Corn bulls want to point towards drought complications in a few areas of the U.S., most of which are in the perimeter or second-tier producing states. There is starting to be some talk about pockets of problems in Iowa, Illinois, Minnesota and Nebraska, but the market tends to hear of these smaller isolated problem areas each and every year, so it's not giving the talk much credence or reason to add additional risk-premium, at least not at the moment.
Movement in the market seems to be minimal, the daily ranges are narrowing as the trade seems to be consolidating. Rather than more talk of a +180 yield, there's more talk of a slightly sub-180 yield. Regardless most are still thinking the current USDA yield of 174 is too conservative.
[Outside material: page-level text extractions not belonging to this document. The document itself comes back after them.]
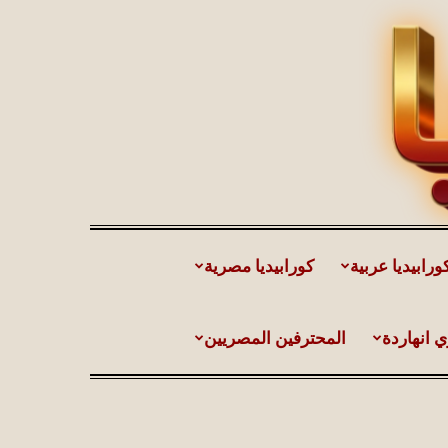
ورابيديا عربية
كورابيديا مصرية
ي انهاردة
المحترفين المصريين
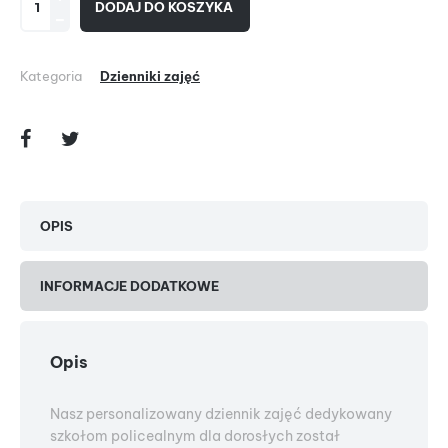
DODAJ DO KOSZYKA
Kategoria
Dzienniki zajęć
OPIS
INFORMACJE DODATKOWE
Opis
Nasz personalizowany dziennik zajęć dedykowany
szkołom policealnym dla dorosłych został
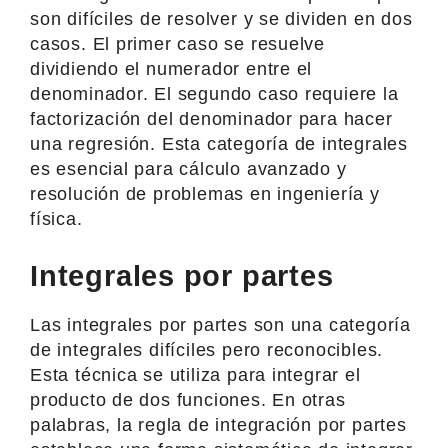
son difíciles de resolver y se dividen en dos
casos. El primer caso se resuelve
dividiendo el numerador entre el
denominador. El segundo caso requiere la
factorización del denominador para hacer
una regresión. Esta categoría de integrales
es esencial para cálculo avanzado y
resolución de problemas en ingeniería y
física.
Integrales por partes
Las integrales por partes son una categoría
de integrales difíciles pero reconocibles.
Esta técnica se utiliza para integrar el
producto de dos funciones. En otras
palabras, la regla de integración por partes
There's some early thought that USDA might elect to slow-walk the yield higher into year-end, raising it slowly and gradually until they have more accurate on-hand data once the crop gets out of the field.The only problem I have with this approach is the fact it constantly keeps a cloud over the market and the bears with leverage to argue the USDA is still too low and will be raising their estimate higher.
When the USDA gets overly optimistic and makes a large bump higher, it provides the bulls with some extended leverage and the ability to argue they are eventually going to cut. Despite the recent rally, I'm still not sold on the fact prices are moving back towards significantly higher ground. The overall global macro landscape appears to have shifted and the U.S. crop looks strong. Be careful getting bulled up in this environment.
Think longer-term and keep all hedges place. Demand remains strong, but I just don't see it being a sexy enough story to lift us out of the current hole. I believe we are going to need much wider and deeper impacting headlines to get the bulls back up and running.